EXERCISE GOAL:
In the entries below, find each line bearing the string "ΦΕΒΡΟΥΑΡΊΟΥ" and copy it.

Data items:
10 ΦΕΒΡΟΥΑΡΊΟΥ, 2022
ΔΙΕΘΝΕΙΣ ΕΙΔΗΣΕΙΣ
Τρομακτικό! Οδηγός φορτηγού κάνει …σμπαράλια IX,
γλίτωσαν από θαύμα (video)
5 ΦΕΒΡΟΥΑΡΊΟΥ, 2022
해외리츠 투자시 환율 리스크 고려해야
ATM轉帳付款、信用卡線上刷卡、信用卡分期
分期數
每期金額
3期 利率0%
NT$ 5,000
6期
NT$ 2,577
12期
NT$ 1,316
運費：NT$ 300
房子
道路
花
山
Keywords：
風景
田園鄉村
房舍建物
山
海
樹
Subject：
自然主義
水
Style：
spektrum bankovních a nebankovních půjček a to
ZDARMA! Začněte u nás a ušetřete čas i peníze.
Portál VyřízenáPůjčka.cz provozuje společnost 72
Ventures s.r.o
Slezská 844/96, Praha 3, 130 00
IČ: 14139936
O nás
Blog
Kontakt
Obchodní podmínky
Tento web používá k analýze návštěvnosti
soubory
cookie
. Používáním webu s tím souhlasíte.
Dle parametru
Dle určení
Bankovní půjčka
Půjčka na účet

---

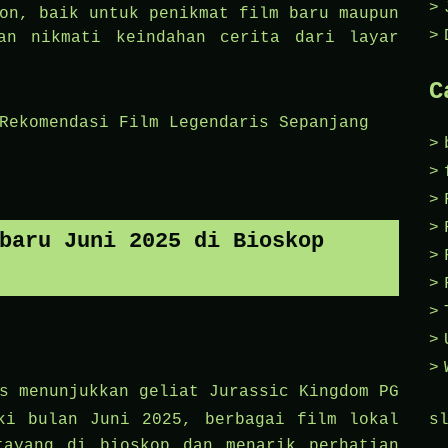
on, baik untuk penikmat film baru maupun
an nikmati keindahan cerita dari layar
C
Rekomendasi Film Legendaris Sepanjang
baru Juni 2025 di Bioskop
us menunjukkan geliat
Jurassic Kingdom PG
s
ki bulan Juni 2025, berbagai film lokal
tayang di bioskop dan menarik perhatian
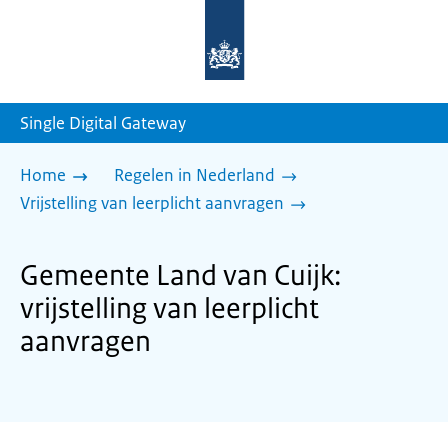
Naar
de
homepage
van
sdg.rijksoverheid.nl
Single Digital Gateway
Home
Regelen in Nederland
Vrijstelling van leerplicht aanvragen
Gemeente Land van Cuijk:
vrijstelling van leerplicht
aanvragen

WRITTEN SOLUTION:
10 ΦΕΒΡΟΥΑΡΊΟΥ, 2022
5 ΦΕΒΡΟΥΑΡΊΟΥ, 2022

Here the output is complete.